WHAT THE TASK ASKS → Which lines in the data below contain the word "dengan"? Copy each of them.

DATA PROVIDED →

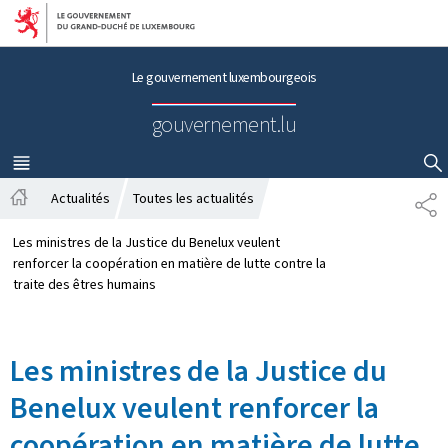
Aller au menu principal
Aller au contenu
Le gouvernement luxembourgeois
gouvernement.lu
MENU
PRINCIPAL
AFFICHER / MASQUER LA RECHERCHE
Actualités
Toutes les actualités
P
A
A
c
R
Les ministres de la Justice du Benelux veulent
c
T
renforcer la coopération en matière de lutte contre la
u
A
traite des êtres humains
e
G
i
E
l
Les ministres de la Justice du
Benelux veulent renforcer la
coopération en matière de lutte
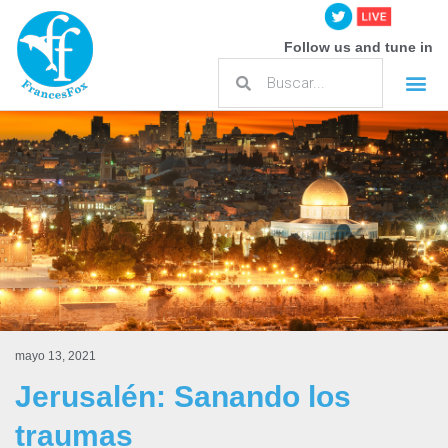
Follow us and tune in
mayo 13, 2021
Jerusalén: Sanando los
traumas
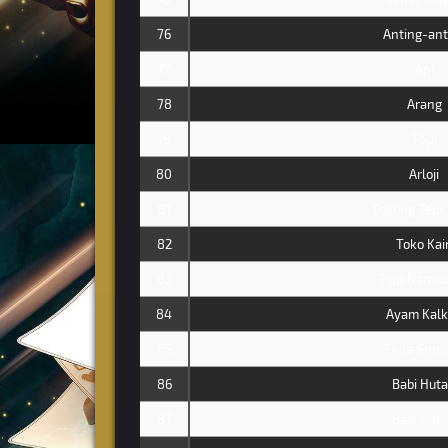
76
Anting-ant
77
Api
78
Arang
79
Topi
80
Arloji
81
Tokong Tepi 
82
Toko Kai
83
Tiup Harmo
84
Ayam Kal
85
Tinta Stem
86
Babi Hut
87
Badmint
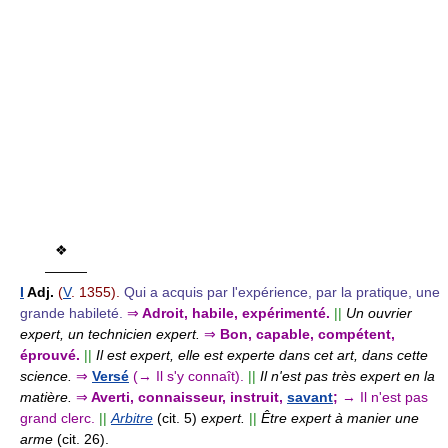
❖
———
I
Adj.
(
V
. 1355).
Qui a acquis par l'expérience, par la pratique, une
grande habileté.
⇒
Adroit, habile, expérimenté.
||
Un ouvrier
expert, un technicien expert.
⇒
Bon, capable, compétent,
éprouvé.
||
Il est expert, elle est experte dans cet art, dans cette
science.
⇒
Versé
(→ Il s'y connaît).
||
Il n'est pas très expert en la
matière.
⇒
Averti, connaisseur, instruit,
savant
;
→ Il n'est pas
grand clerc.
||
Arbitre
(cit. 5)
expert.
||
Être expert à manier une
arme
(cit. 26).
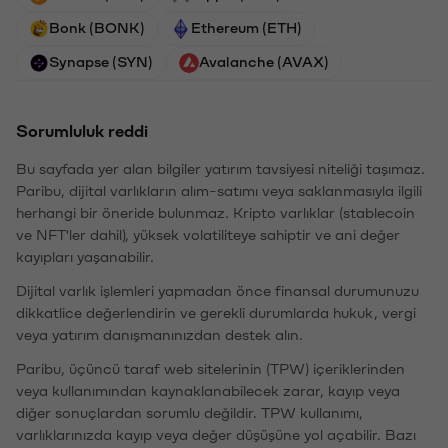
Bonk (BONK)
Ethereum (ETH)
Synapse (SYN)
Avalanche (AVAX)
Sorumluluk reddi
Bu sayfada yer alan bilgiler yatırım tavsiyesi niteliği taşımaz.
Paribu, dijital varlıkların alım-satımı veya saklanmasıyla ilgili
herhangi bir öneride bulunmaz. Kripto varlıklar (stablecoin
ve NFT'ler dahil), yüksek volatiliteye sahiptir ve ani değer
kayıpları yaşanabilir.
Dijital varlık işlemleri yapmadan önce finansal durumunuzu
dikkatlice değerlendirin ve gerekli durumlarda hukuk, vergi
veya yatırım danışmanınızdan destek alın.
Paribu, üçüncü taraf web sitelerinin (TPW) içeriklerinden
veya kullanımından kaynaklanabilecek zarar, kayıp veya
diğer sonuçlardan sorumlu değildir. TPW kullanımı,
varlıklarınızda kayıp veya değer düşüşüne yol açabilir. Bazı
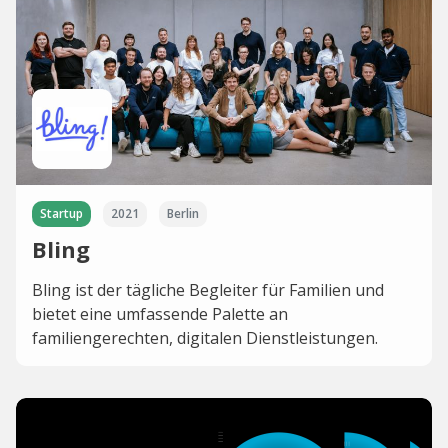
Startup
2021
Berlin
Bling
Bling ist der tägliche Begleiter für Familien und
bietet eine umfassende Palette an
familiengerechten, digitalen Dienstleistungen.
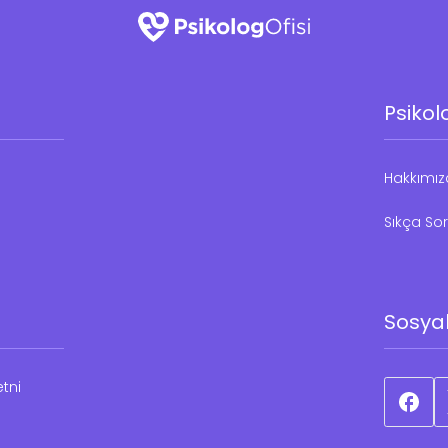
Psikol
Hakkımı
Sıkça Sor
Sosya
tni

* * *

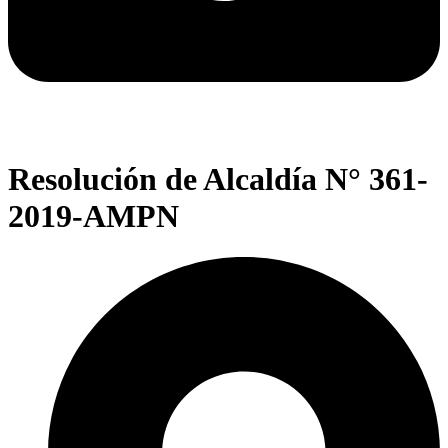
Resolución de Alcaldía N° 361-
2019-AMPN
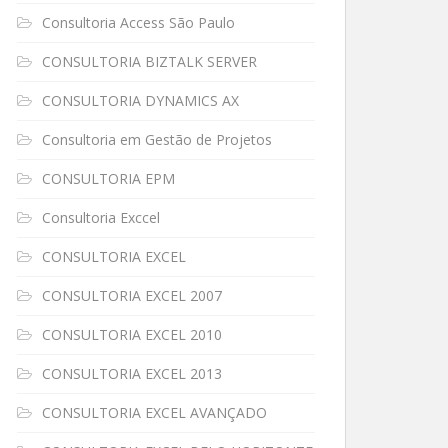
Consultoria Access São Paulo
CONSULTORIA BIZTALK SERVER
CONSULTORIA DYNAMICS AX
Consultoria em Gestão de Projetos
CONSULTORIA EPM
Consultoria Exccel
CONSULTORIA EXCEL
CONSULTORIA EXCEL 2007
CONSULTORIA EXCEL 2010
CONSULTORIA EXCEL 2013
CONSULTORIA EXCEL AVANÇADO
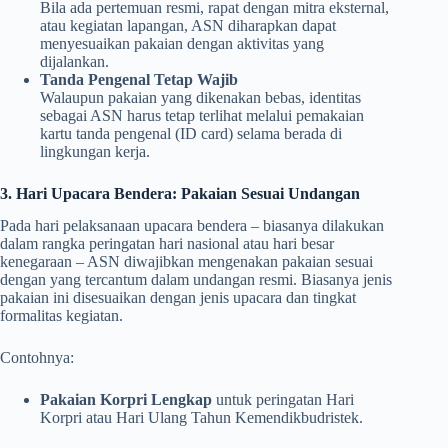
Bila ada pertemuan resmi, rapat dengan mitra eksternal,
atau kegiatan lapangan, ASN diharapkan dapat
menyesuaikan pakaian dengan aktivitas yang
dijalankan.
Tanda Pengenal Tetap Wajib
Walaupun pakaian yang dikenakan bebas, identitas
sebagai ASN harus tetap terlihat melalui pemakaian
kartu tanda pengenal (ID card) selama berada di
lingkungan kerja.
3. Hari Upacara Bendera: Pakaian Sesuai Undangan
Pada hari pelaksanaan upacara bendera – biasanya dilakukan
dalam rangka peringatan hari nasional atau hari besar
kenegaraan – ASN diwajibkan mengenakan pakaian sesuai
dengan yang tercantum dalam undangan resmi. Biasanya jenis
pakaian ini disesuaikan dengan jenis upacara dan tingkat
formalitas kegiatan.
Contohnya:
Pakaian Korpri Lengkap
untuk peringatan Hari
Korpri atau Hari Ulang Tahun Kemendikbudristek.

COMPLETED TASK →
Bila ada pertemuan resmi, rapat dengan mitra eksternal,
menyesuaikan pakaian dengan aktivitas yang
dengan yang tercantum dalam undangan resmi. Biasanya jenis
pakaian ini disesuaikan dengan jenis upacara dan tingkat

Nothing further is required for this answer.